Collected data:
::::::
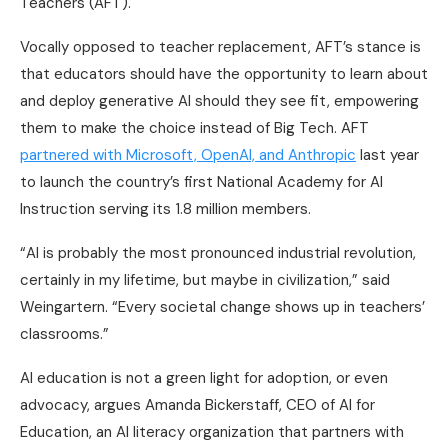
Teachers (AFT).
Vocally opposed to teacher replacement, AFT’s stance is
that educators should have the opportunity to learn about
and deploy generative AI should they see fit, empowering
them to make the choice instead of Big Tech. AFT
partnered with Microsoft, OpenAI, and Anthropic
last year
to launch the country’s first National Academy for AI
Instruction serving its 1.8 million members.
“AI is probably the most pronounced industrial revolution,
certainly in my lifetime, but maybe in civilization,” said
Weingartern. “Every societal change shows up in teachers’
classrooms.”
AI education is not a green light for adoption, or even
advocacy, argues Amanda Bickerstaff, CEO of AI for
Education, an AI literacy organization that partners with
::::::
- _WORK ITEM_:
Should a picture appear among the entries, skip it and copy the rest exactly.

- _SOLUTION TO THIS EXERCISE_:
Teachers (AFT).
Vocally opposed to teacher replacement, AFT’s stance is
that educators should have the opportunity to learn about
and deploy generative AI should they see fit, empowering
them to make the choice instead of Big Tech. AFT
partnered with Microsoft, OpenAI, and Anthropic
last year
to launch the country’s first National Academy for AI
Instruction serving its 1.8 million members.
“AI is probably the most pronounced industrial revolution,
certainly in my lifetime, but maybe in civilization,” said
Weingartern. “Every societal change shows up in teachers’
classrooms.”
AI education is not a green light for adoption, or even
advocacy, argues Amanda Bickerstaff, CEO of AI for
Education, an AI literacy organization that partners with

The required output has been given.